Andres Tapia | posted 11/14/1994 12:00AM
With millions of Christian believers holding mass prayer rallies worldwide, scholars and prayer-movement leaders are asking whether this development foreshadows church renewal on a global scale.
Many prayer-movement activists fervently assert their commitment to prayer will usher in a modern-day Great Awakening like the eighteenth-century event that revived the church in America. However, other Christian leaders and scholars are wary of such bold expectations.
Whether or not 1994's prayer movements are a warm-up for revival, few people dispute the tremendous growth in organized corporate prayer during the past ten years.
The June 25 March for Jesus, involving 12 million Christians in 179 countries, and the September 21 See You at the Pole campaign, with nearly 2 million high-school students, are two of the most visible recent manifestations of this expanding phenomenon, as millions of believers are expressing their Christian devotion through public prayer and witness.
According to David Barrett, a leading demographer of global Christianity, 160 million Christians worldwide are committed to daily prayer for revival and world evangelization.
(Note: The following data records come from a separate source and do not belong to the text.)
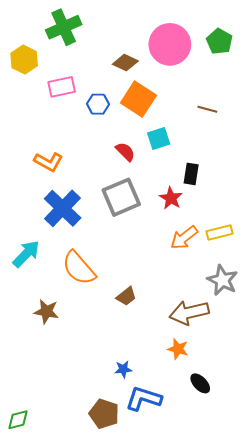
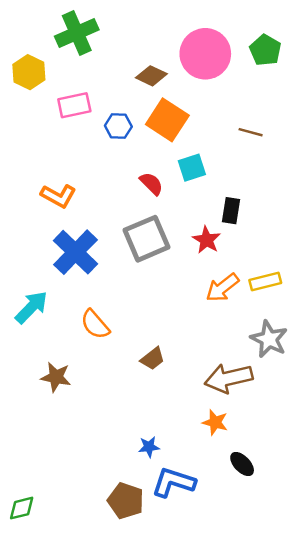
orange semicircle: (79, 268) -> (95, 324), size x0.7

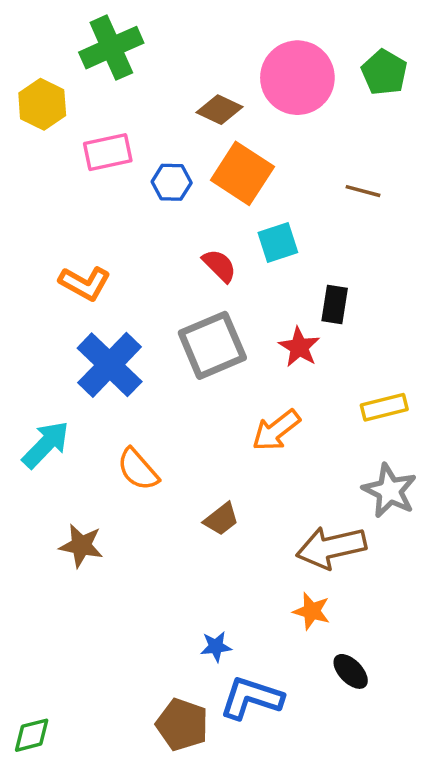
orange arrow: (222, 288) -> (276, 430), moved

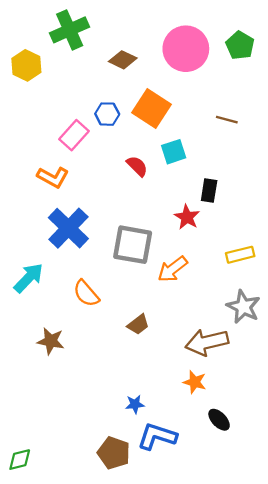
brown diamond: (219, 110) -> (123, 60), moved
pink rectangle: (108, 152) -> (74, 135), moved, turned -36
gray square: (212, 345) -> (133, 245), moved, turned 33

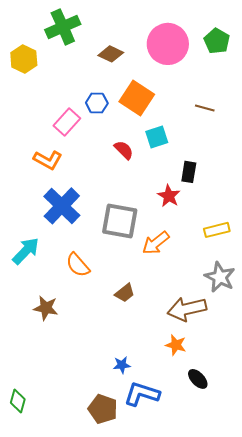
green diamond: (20, 460) -> (18, 401), moved, turned -60

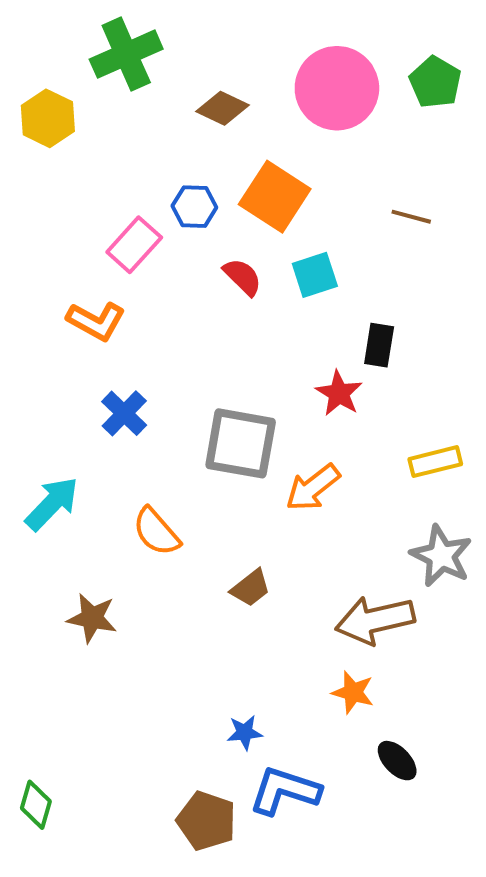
red semicircle: (124, 150) -> (243, 277), moved
blue cross: (62, 206) -> (124, 413), size x0.6

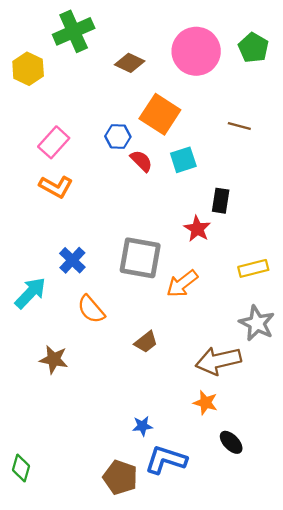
blue hexagon: (194, 207) -> (118, 136), moved
pink rectangle: (134, 245) -> (54, 142), moved
blue cross: (124, 413) -> (72, 260), moved

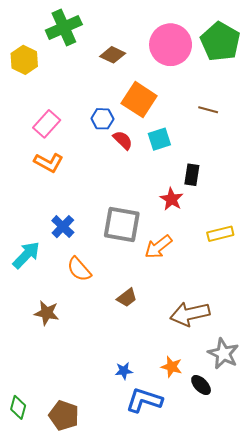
green pentagon: (253, 48) -> (220, 42), size x1.5
gray star: (257, 323) -> (223, 354), moved
orange star: (205, 403) -> (172, 367), moved
brown pentagon: (120, 477) -> (64, 416), moved

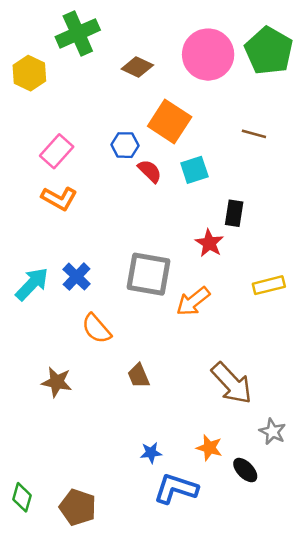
cyan arrow: (26, 255) -> (32, 284), moved
brown trapezoid: (127, 298) -> (139, 376), moved, turned 105
brown arrow: (190, 314) -> (232, 383), turned -120
gray star: (223, 354) -> (273, 432), size x0.7

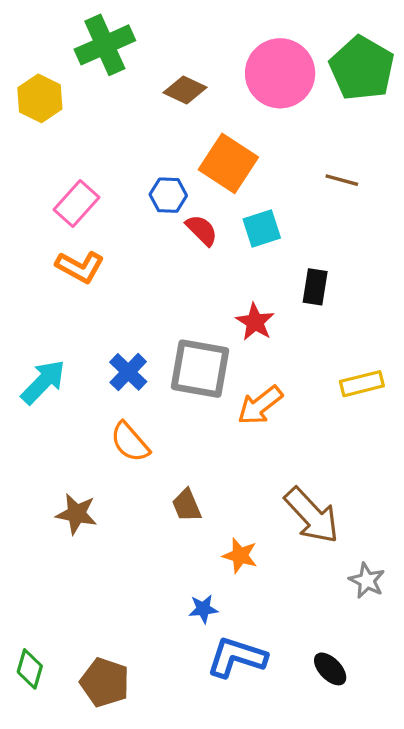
red star: (209, 243) -> (255, 322), moved
blue cross: (77, 277) -> (128, 372), moved
orange star: (209, 448) -> (240, 555), moved
black ellipse: (245, 470) -> (330, 669), moved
He estimates there are 1,300 global prayer networks and 10 million prayer groups that have revival on their agenda.
Prayer activists are using every conceivable vehicle to gather and pray together, such as all-night prayer vigils, round-the-clock prayer chains, and even electronic mail. David Bryant, executive director of Concerts of Prayer International, says that prayer gatherings can involve anywhere from a handful of people in a park to millions in dozens of nations linked up via satellite television.
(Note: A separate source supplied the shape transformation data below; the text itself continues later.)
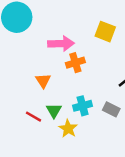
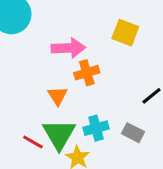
orange triangle: (43, 81) -> (58, 96), moved
green triangle: (54, 111) -> (59, 134), size x1.6

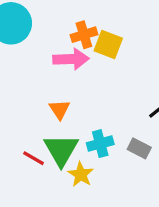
yellow square: (125, 33) -> (108, 44), moved
orange cross: (87, 73) -> (84, 35), moved

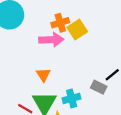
yellow square: (108, 44) -> (77, 29), turned 36
gray rectangle: (139, 148) -> (99, 87), moved

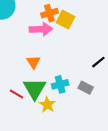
yellow square: (77, 29) -> (65, 20), turned -30
gray rectangle: (99, 87) -> (86, 88), moved

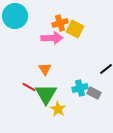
cyan cross: (60, 84) -> (80, 88), moved
red line: (16, 94) -> (29, 87), moved

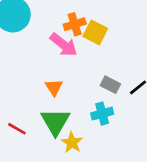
pink arrow: (52, 38) -> (64, 45), turned 40
red line: (29, 87) -> (17, 129), moved
gray rectangle: (94, 93) -> (110, 85), moved

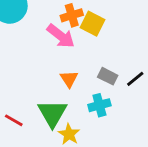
orange triangle: (54, 87) -> (69, 79), moved

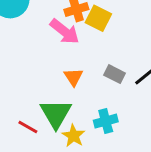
cyan cross: (99, 105) -> (106, 121), moved
red line: (14, 120) -> (28, 127), moved

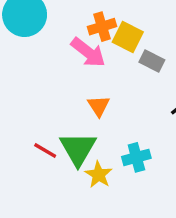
gray rectangle: (115, 74) -> (152, 61), moved
red line: (28, 127) -> (45, 151), moved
"A prayer movement that greatly surpasses anything, perhaps in all of Christian history, is rapidly gaining momentum," says C. Peter Wagner, a church-growth expert at the Fuller Church Growth Institute, Pasadena, California.
PRECURSOR TO REVIVAL?
By one definition, a prayer movement is a large-scale, grassroots commitment to corporate prayer, crossing denominational, racial, and geographic lines, and that spills over into evangelistic activity. What has been striking about the current prayer movement is an unusual amount of cooperation and unity of purpose across different Christian faith traditions. Pentecostals and charismatics are joining mainline Protestants and Catholics in public prayer gatherings and agreeing to pray for conversions to Christ rather than conversions to Protestantism or Catholicism.
Some scholars, including church historian Richard Lovelace, argue that the prayer movement today could be a precursor to church renewal. Others are not so certain. "As a much-burned historian, I get nervous with modern cause-and-effect explanations of revivals," says Mark Noll, professor of history at Wheaton College (Ill.) and author of A History of Christianity in the United States and Canada. "I don't want to dampen enthusiasm, but we can't predict what can happen."
Darryl Hart, librarian and associate professor of church history at Westminster Seminary in Philadelphia, believes a connection between prayer and revival is too simplistic. That kind of analysis, he says, "neglects the sociological issues that could influence revivals." Among these issues are changing economic circumstances, the ebb and flow of cultural trends, and evangelical Christianity's distinctive appeal to individualism. Hart explains that evangelicalism's call to a personal decision for Christ is tailor-made for a society caught in the whirl of social and economic change.